YOUR OBJECTIVE:
Please transcribe the entries that follow exactly as they stand, skipping each picture.

(Stored dataset items)
⟨

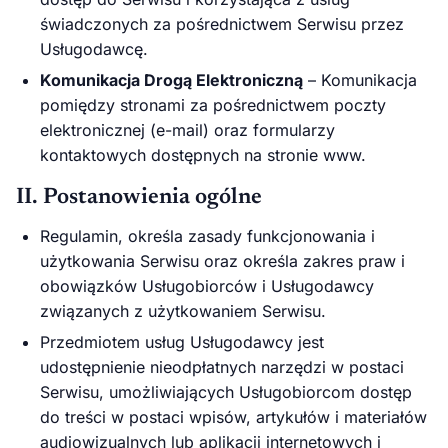
świadczonych za pośrednictwem Serwisu przez
Usługodawcę.
Komunikacja Drogą Elektroniczną
– Komunikacja
pomiędzy stronami za pośrednictwem poczty
elektronicznej (e-mail) oraz formularzy
kontaktowych dostępnych na stronie www.
II. Postanowienia ogólne
Regulamin, określa zasady funkcjonowania i
użytkowania Serwisu oraz określa zakres praw i
obowiązków Usługobiorców i Usługodawcy
związanych z użytkowaniem Serwisu.
Przedmiotem usług Usługodawcy jest
udostępnienie nieodpłatnych narzędzi w postaci
Serwisu, umożliwiających Usługobiorcom dostęp
do treści w postaci wpisów, artykułów i materiałów
audiowizualnych lub aplikacji internetowych i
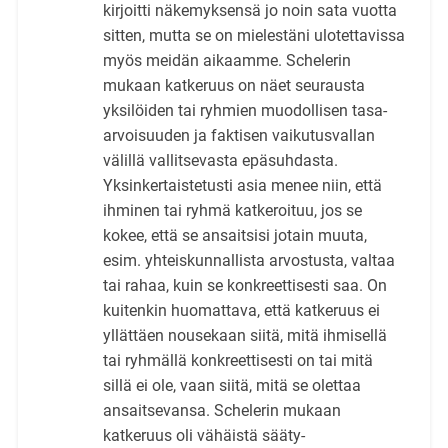
kirjoitti näkemyksensä jo noin sata vuotta
sitten, mutta se on mielestäni ulotettavissa
myös meidän aikaamme. Schelerin
mukaan katkeruus on näet seurausta
yksilöiden tai ryhmien muodollisen tasa-
arvoisuuden ja faktisen vaikutusvallan
välillä vallitsevasta epäsuhdasta.
Yksinkertaistetusti asia menee niin, että
ihminen tai ryhmä katkeroituu, jos se
kokee, että se ansaitsisi jotain muuta,
esim. yhteiskunnallista arvostusta, valtaa
tai rahaa, kuin se konkreettisesti saa. On
kuitenkin huomattava, että katkeruus ei
yllättäen nousekaan siitä, mitä ihmisellä
tai ryhmällä konkreettisesti on tai mitä
sillä ei ole, vaan siitä, mitä se olettaa
ansaitsevansa. Schelerin mukaan
katkeruus oli vähäistä sääty-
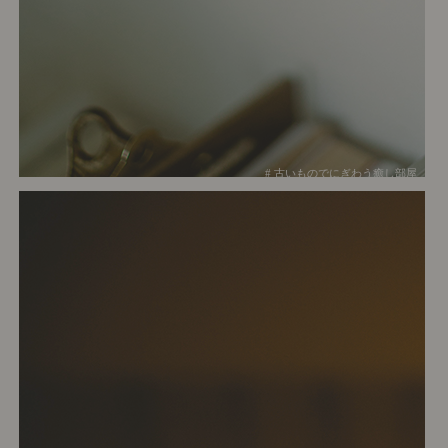
# 古いものでにぎわう癒し部屋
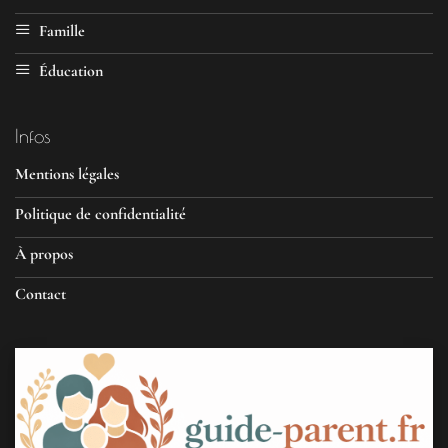
Famille
Éducation
Infos
Mentions légales
Politique de confidentialité
À propos
Contact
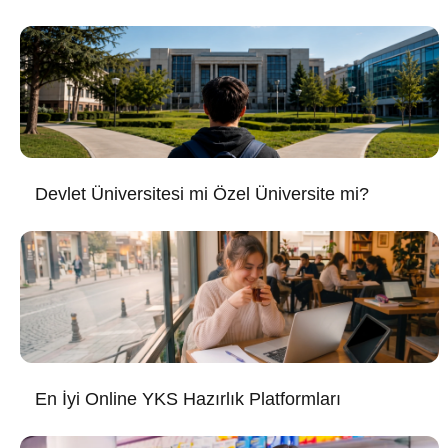
Devlet Üniversitesi mi Özel Üniversite mi?
En İyi Online YKS Hazırlık Platformları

⟩

ANSWER SPACE:
świadczonych za pośrednictwem Serwisu przez
Usługodawcę.
Komunikacja Drogą Elektroniczną
– Komunikacja
pomiędzy stronami za pośrednictwem poczty
elektronicznej (e-mail) oraz formularzy
kontaktowych dostępnych na stronie www.
II. Postanowienia ogólne
Regulamin, określa zasady funkcjonowania i
użytkowania Serwisu oraz określa zakres praw i
obowiązków Usługobiorców i Usługodawcy
związanych z użytkowaniem Serwisu.
Przedmiotem usług Usługodawcy jest
udostępnienie nieodpłatnych narzędzi w postaci
Serwisu, umożliwiających Usługobiorcom dostęp
do treści w postaci wpisów, artykułów i materiałów
audiowizualnych lub aplikacji internetowych i
kirjoitti näkemyksensä jo noin sata vuotta
sitten, mutta se on mielestäni ulotettavissa
myös meidän aikaamme. Schelerin
mukaan katkeruus on näet seurausta
yksilöiden tai ryhmien muodollisen tasa-
arvoisuuden ja faktisen vaikutusvallan
välillä vallitsevasta epäsuhdasta.
Yksinkertaistetusti asia menee niin, että
ihminen tai ryhmä katkeroituu, jos se
kokee, että se ansaitsisi jotain muuta,
esim. yhteiskunnallista arvostusta, valtaa
tai rahaa, kuin se konkreettisesti saa. On
kuitenkin huomattava, että katkeruus ei
yllättäen nousekaan siitä, mitä ihmisellä
tai ryhmällä konkreettisesti on tai mitä
sillä ei ole, vaan siitä, mitä se olettaa
ansaitsevansa. Schelerin mukaan
katkeruus oli vähäistä sääty-
# 古いものでにぎわう癒し部屋
Famille
Éducation
Infos
Mentions légales
Politique de confidentialité
À propos
Contact
Devlet Üniversitesi mi Özel Üniversite mi?
En İyi Online YKS Hazırlık Platformları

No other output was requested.